Dr. Yee: The Glasgow Coma Scale, shortened to GCS, is a scale out of 15 points that was developed in Glasgow Scotland by a neurosurgeon. It depends on three different domains of a patient. The first one being eye opening, second being verbal response and the third being motor response. Out of the score of 15 it allows people to get an idea of what level or how severe the head injury may be. So, one can communicate, and people can tell how deep of a coma a patient is in. That is how it is used to evaluate trauma patients. We look at that all the time, at their eye opening, verbal and motor response out of a score of 15.

Question 6: What types of shock do patients present with in the trauma bay?

Dr. Yee: Of all the different kinds of shock, hypovolemic, or hemorrhagic shock is certainly the most common type of shock. A little bit less common, but still not uncommon is obstructive shock, where patients may have a tension pneumothorax or cardiac tamponade. Other types of shock are less common such as cardiogenic shock or anaphylactic shock but they are still possible. People with spinal cord injuries can also present with a neurogenic shock where they become vasodilated and lose all their tone. This is probably the third most common after hypovolemic and obstructive shock. There are different ways of identifying these types of shock. Usually you start with blood pressure monitoring, and we can also look at their perfusion and colour which can give us an idea of what type of shock they have. Patients with hemorrhagic shock usually also have a lactic acidosis where their pH is low because they are not getting enough blood to their periphery and their cells go into anaerobic metabolism.
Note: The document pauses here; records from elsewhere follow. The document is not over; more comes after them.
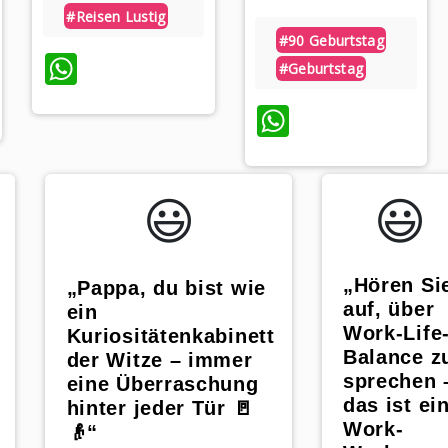
#reisen Lustig
#90 Geburtstag
WhatsApp
#geburtstag
p
WhatsApp
😃️
😃️
„Hören Si
„Pappa, du bist wie
auf, über
ein
Work-Life
Kuriositätenkabinett
Balance z
der Witze – immer
sprechen 
eine Überraschung
das ist ei
hinter jeder Tür 🚪
Work-
👴“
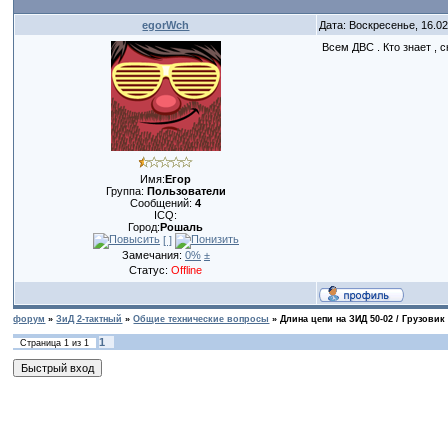
egorWch
Дата: Воскресенье, 16.0
Всем ДВС . Кто знает , 
Имя:
Егор
Группа:
Пользователи
Сообщений:
4
ICQ:
Город:
Рошаль
[ ]
Замечания:
0%
±
Статус:
Offline
форум
»
ЗиД 2-тактный
»
Общие технические вопросы
»
Длина цепи на ЗИД 50-02 / Грузовик
1
Страница
1
из
1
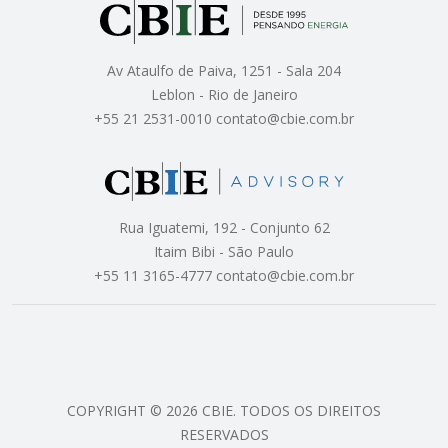
Av Ataulfo de Paiva, 1251 - Sala 204
Leblon - Rio de Janeiro
+55 21 2531-0010 contato@cbie.com.br
Rua Iguatemi, 192 - Conjunto 62
Itaim Bibi - São Paulo
+55 11 3165-4777 contato@cbie.com.br
COPYRIGHT © 2026 CBIE. TODOS OS DIREITOS
RESERVADOS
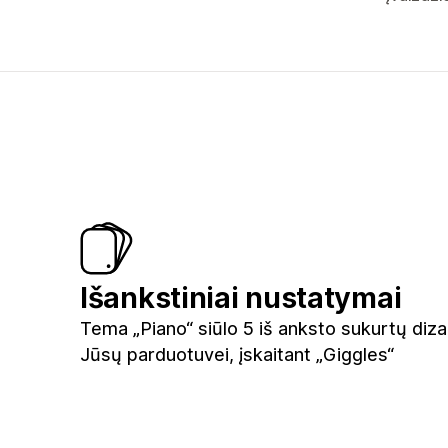
Išankstiniai nustatymai
Tema „Piano“ siūlo 5 iš anksto sukurtų diza
Jūsų parduotuvei, įskaitant „Giggles“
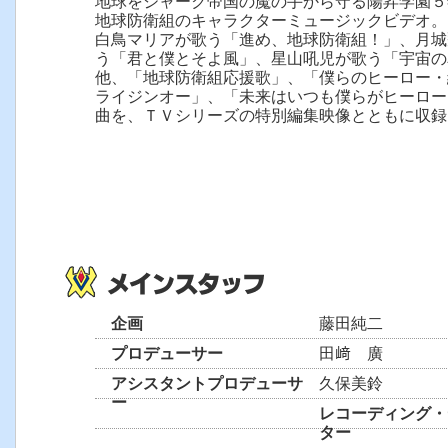
地球をジャーク帝国の魔の手から守る陽昇学園５
地球防衛組のキャラクターミュージックビデオ。
白鳥マリアが歌う「進め、地球防衛組！」、月城
う「君と僕とそよ風」、星山吼児が歌う「宇宙の
他、「地球防衛組応援歌」、「僕らのヒーロー・
ライジンオー」、「未来はいつも僕らがヒーロー
曲を、ＴＶシリーズの特別編集映像とともに収録
企画
藤田純二
プロデューサー
田﨑 廣
アシスタントプロデューサ
久保美鈴
ー
レコーディング・
ター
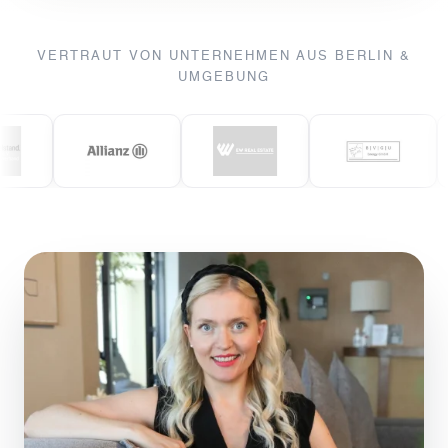
VERTRAUT VON UNTERNEHMEN AUS BERLIN &
UMGEBUNG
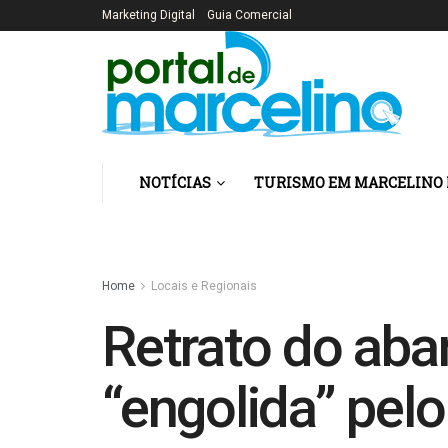
Marketing Digital
Guia Comercial
NOTÍCIAS
TURISMO EM MARCELINO
Home
Locais e Regionais
Retrato do aba
“engolida” pe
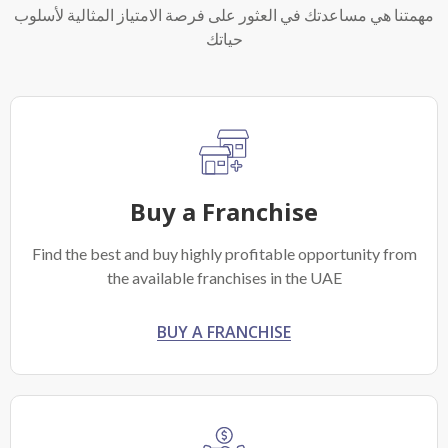
مهمتنا هي مساعدتك في العثور على فرصة الامتياز المثالية لأسلوب
حياتك
Buy a Franchise
Find the best and buy highly profitable opportunity from
the available franchises in the UAE
BUY A FRANCHISE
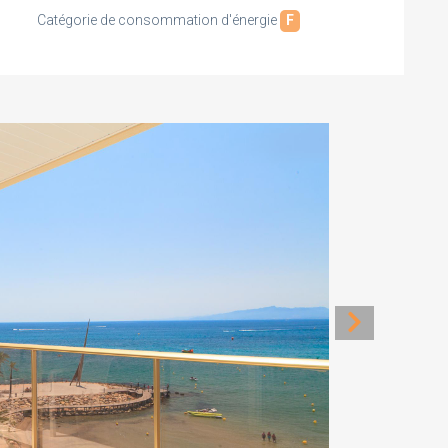
Catégorie de consommation d'énergie
F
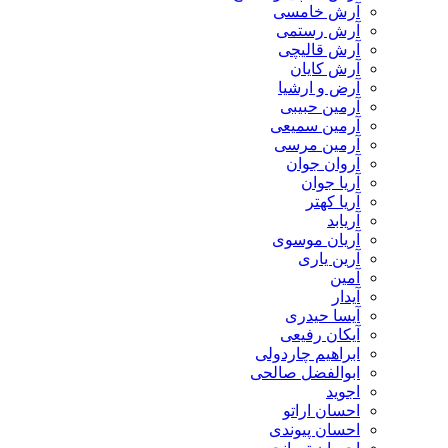
آرش خامسی
آرش رستمی
آرش قالیچی
آرش کایان
​آرض و ارشیا
آرمین حبیبی
آرمین سمیعی
آرمین مرسی
آروان جوان
آریا جوان
آریا کهتر
آریابد
آریان موسوی
آرین یاری
آمین
آیدار
آیسا حیدری
آیکان رفیعی
ابراهیم چاردولی
ابوالفضل صالحی
اجوید
احسان اراتو
احسان پیوندی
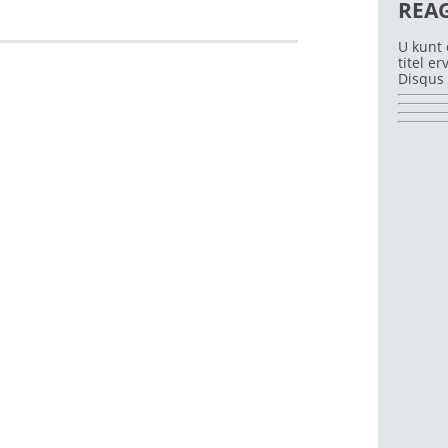
REA
U kunt 
titel e
Disqus 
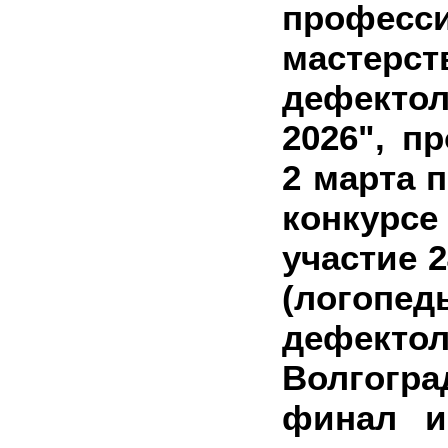
професс
мастерс
дефект
2026", п
2 марта п
конкур
участие 
(лог
дефек
Волгогра
финал и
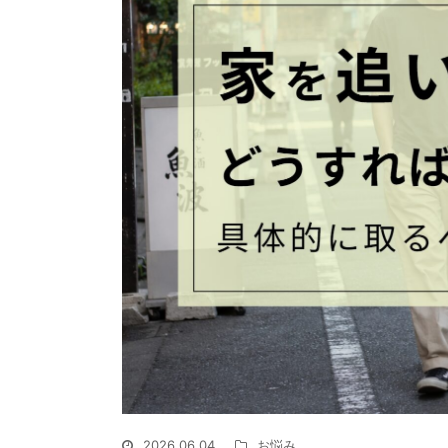
2026.06.04
お悩み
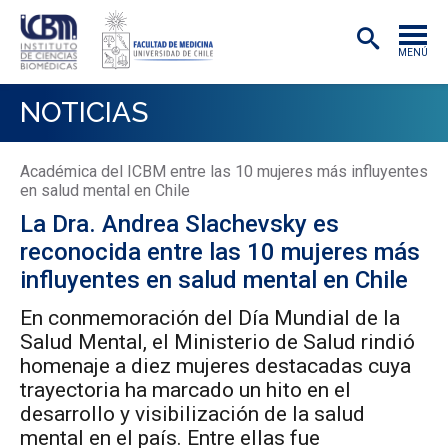
MENÚ
INSTITUTO
NOTICIAS
ACADÉMICAS/OS
Académica del ICBM entre las 10 mujeres más influyentes
INVESTIGACIÓN
en salud mental en Chile
La Dra. Andrea Slachevsky es
PREGRADO
reconocida entre las 10 mujeres más
POSTGRADO
influyentes en salud mental en Chile
PUBLICACIONES
En conmemoración del Día Mundial de la
Salud Mental, el Ministerio de Salud rindió
EXTENSIÓN
homenaje a diez mujeres destacadas cuya
trayectoria ha marcado un hito en el
desarrollo y visibilización de la salud
mental en el país. Entre ellas fue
Question 7: Why do some patients become coagulopathic and how can we minimize this risk?

Dr. Yee: Trauma patients become coagulopathic because frequently their tissue injury sets off a cascade which in addition to bleeding, causes fibrinolysis. For that reason, to minimize this risk, the faster you can replace their blood losses and stop their bleeding the better off you are at stopping this cascade of coagulopathy. As well, it has been shown in a fairly large study that antifibrinolytic drugs such as tranexamic acid can help with these patients. Part of our routine is to give a gram of TXA or tranexamic acid, followed by a second gram to minimize the fibrinolysis. Again, as in all kinds of hemorrhagic shock the number one goal is to stop the bleeding and a close second is to replace the blood they have lost.